### THE PROBLEM
Leave every image out, and return the rest of the data word for word.

### THE DATA
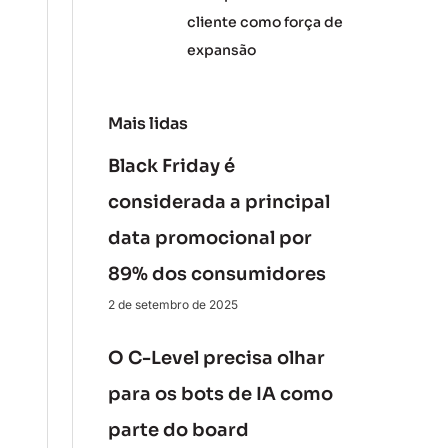
cliente como força de
expansão
Mais lidas
Black Friday é
considerada a principal
data promocional por
89% dos consumidores
2 de setembro de 2025
O C-Level precisa olhar
para os bots de IA como
parte do board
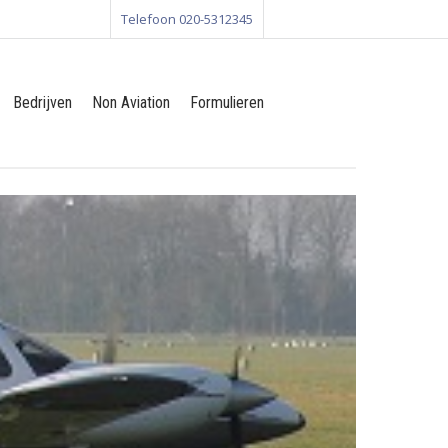
Telefoon 020-5312345
Bedrijven
Non Aviation
Formulieren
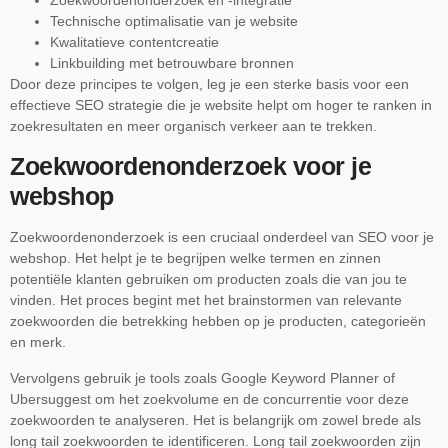
Zoekwoordenonderzoek en -integratie
Technische optimalisatie van je website
Kwalitatieve contentcreatie
Linkbuilding met betrouwbare bronnen
Door deze principes te volgen, leg je een sterke basis voor een
effectieve SEO strategie die je website helpt om hoger te ranken in
zoekresultaten en meer organisch verkeer aan te trekken.
Zoekwoordenonderzoek voor je
webshop
Zoekwoordenonderzoek is een cruciaal onderdeel van SEO voor je
webshop. Het helpt je te begrijpen welke termen en zinnen
potentiële klanten gebruiken om producten zoals die van jou te
vinden. Het proces begint met het brainstormen van relevante
zoekwoorden die betrekking hebben op je producten, categorieën
en merk.
Vervolgens gebruik je tools zoals Google Keyword Planner of
Ubersuggest om het zoekvolume en de concurrentie voor deze
zoekwoorden te analyseren. Het is belangrijk om zowel brede als
long tail zoekwoorden te identificeren. Long tail zoekwoorden zijn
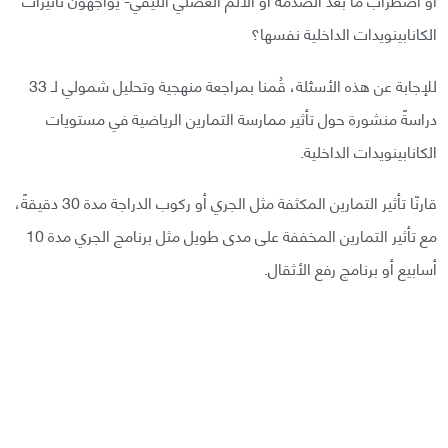
الكانابينويدات الداخلية نفسها؟
للإجابة عن هذه الأسئلة، قُمنا بمراجعة منهجية وتحليل شمولي لـ 33
دراسةً منشورة حول تأثير ممارسة التمارين الرياضية في مستويات
الكانابينويدات الداخلية.
قارنّا تأثير التمارين المكثفة مثل الجري أو ركوب الدراجة مدة 30 دقيقةً،
مع تأثير التمارين المخففة على مدى طويل مثل برنامج الجري مدة 10
أسابيع أو برنامج رفع الأثقال.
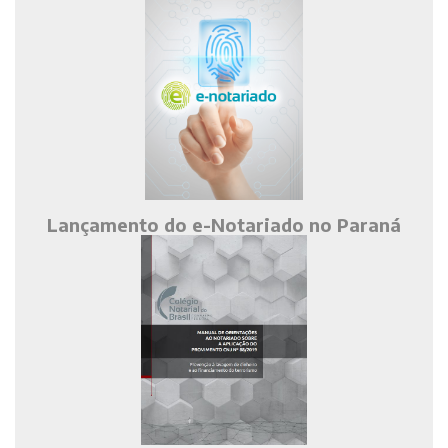
Lançamento do e-Notariado no Paraná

### RESPONSE TO THE TASK
cliente como força de
expansão
Mais lidas
Black Friday é
considerada a principal
data promocional por
89% dos consumidores
2 de setembro de 2025
O C-Level precisa olhar
para os bots de IA como
parte do board
Telefoon 020-5312345
Bedrijven
Non Aviation
Formulieren
Zoekwoordenonderzoek en -integratie
Technische optimalisatie van je website
Kwalitatieve contentcreatie
Linkbuilding met betrouwbare bronnen
Door deze principes te volgen, leg je een sterke basis voor een
effectieve SEO strategie die je website helpt om hoger te ranken in
zoekresultaten en meer organisch verkeer aan te trekken.
Zoekwoordenonderzoek voor je
webshop
Zoekwoordenonderzoek is een cruciaal onderdeel van SEO voor je
webshop. Het helpt je te begrijpen welke termen en zinnen
potentiële klanten gebruiken om producten zoals die van jou te
vinden. Het proces begint met het brainstormen van relevante
zoekwoorden die betrekking hebben op je producten, categorieën
en merk.
Vervolgens gebruik je tools zoals Google Keyword Planner of
Ubersuggest om het zoekvolume en de concurrentie voor deze
zoekwoorden te analyseren. Het is belangrijk om zowel brede als
long tail zoekwoorden te identificeren. Long tail zoekwoorden zijn
الكانابينويدات الداخلية نفسها؟
للإجابة عن هذه الأسئلة، قُمنا بمراجعة منهجية وتحليل شمولي لـ 33
دراسةً منشورة حول تأثير ممارسة التمارين الرياضية في مستويات
الكانابينويدات الداخلية.
قارنّا تأثير التمارين المكثفة مثل الجري أو ركوب الدراجة مدة 30 دقيقةً،
مع تأثير التمارين المخففة على مدى طويل مثل برنامج الجري مدة 10
أسابيع أو برنامج رفع الأثقال.
Lançamento do e-Notariado no Paraná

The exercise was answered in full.